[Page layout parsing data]
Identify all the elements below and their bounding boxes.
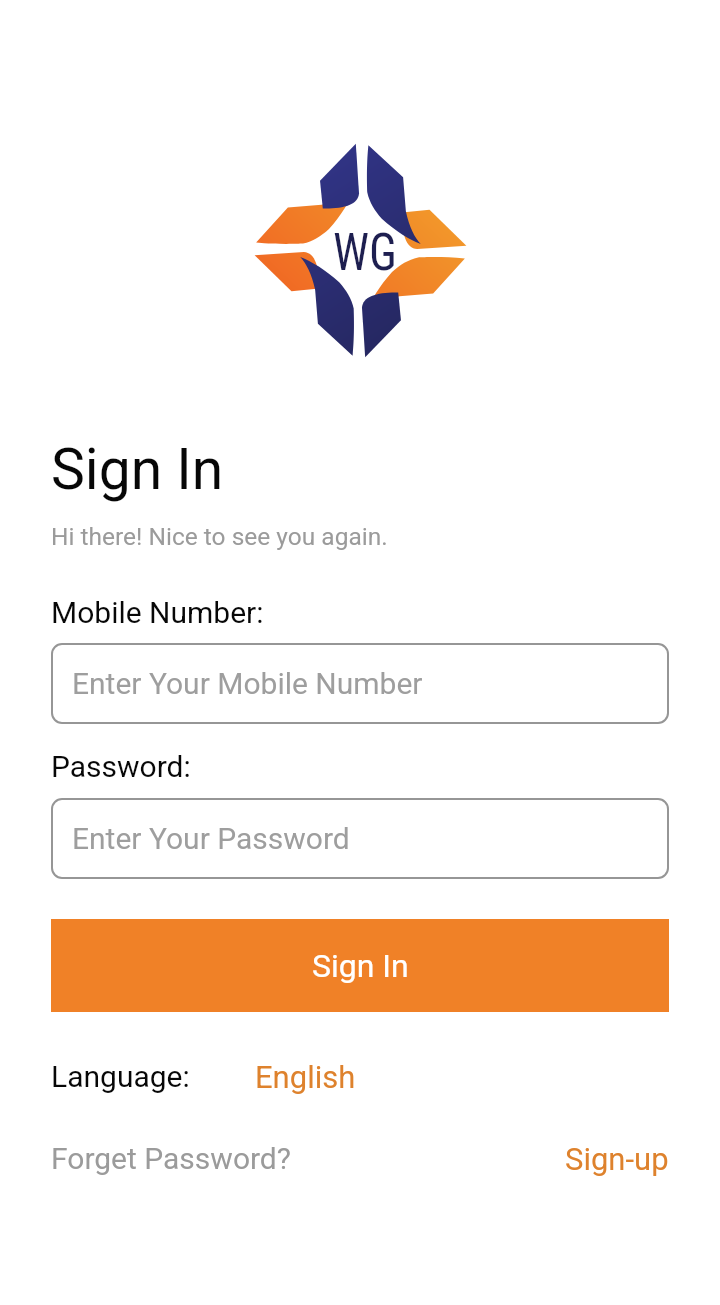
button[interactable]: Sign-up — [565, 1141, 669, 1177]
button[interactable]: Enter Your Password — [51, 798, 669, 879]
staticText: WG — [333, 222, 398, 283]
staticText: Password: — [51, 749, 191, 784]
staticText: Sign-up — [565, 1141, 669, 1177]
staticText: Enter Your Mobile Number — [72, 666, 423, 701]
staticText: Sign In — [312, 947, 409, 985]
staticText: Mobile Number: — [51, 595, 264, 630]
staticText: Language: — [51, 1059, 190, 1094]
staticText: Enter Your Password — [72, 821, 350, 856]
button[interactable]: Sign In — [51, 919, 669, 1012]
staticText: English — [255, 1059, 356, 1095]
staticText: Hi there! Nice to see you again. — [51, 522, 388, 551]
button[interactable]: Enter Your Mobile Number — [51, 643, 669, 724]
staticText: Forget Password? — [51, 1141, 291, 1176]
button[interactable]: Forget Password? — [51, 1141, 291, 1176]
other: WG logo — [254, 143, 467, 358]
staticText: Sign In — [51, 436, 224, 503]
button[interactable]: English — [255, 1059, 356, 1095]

--

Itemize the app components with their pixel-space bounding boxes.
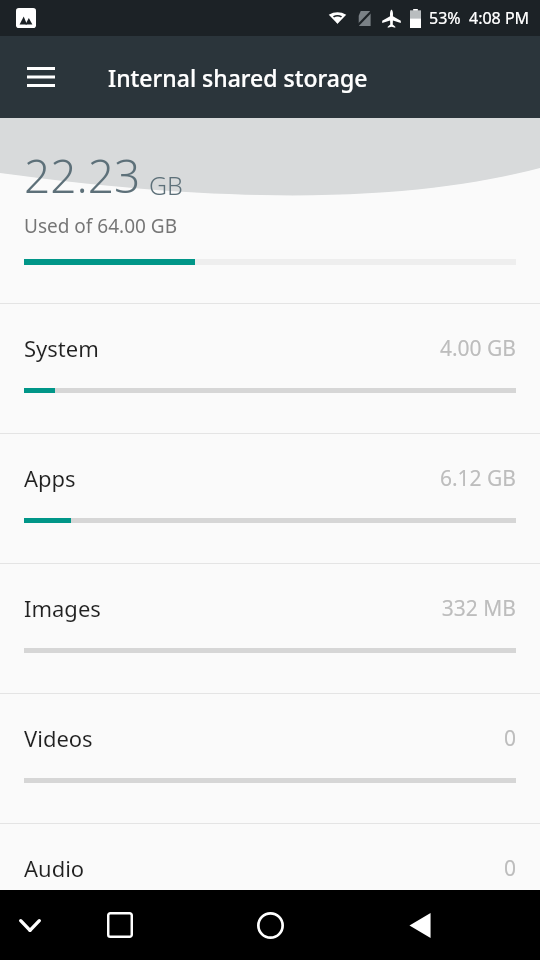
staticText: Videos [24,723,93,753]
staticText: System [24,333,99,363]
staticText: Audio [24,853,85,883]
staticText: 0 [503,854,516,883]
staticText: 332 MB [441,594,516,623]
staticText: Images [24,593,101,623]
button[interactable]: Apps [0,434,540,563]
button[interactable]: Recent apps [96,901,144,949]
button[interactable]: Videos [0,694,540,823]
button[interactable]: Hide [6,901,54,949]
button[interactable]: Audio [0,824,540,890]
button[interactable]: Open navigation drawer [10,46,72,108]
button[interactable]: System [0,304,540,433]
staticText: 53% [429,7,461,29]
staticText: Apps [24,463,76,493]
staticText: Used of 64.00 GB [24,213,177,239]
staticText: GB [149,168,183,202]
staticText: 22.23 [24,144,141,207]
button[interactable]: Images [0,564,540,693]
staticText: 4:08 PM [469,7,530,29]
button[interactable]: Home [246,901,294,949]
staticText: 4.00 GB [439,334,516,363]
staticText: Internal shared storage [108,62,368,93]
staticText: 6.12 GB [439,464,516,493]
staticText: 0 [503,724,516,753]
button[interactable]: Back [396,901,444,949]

* _INSTRUCTIONS TO FOLLOW_:
Show the lines of the records that contain the word "Forget".

* _YOUR SOLUTION_:
staticText: Forget Password? — [51, 1141, 291, 1176]
button[interactable]: Forget Password? — [51, 1141, 291, 1176]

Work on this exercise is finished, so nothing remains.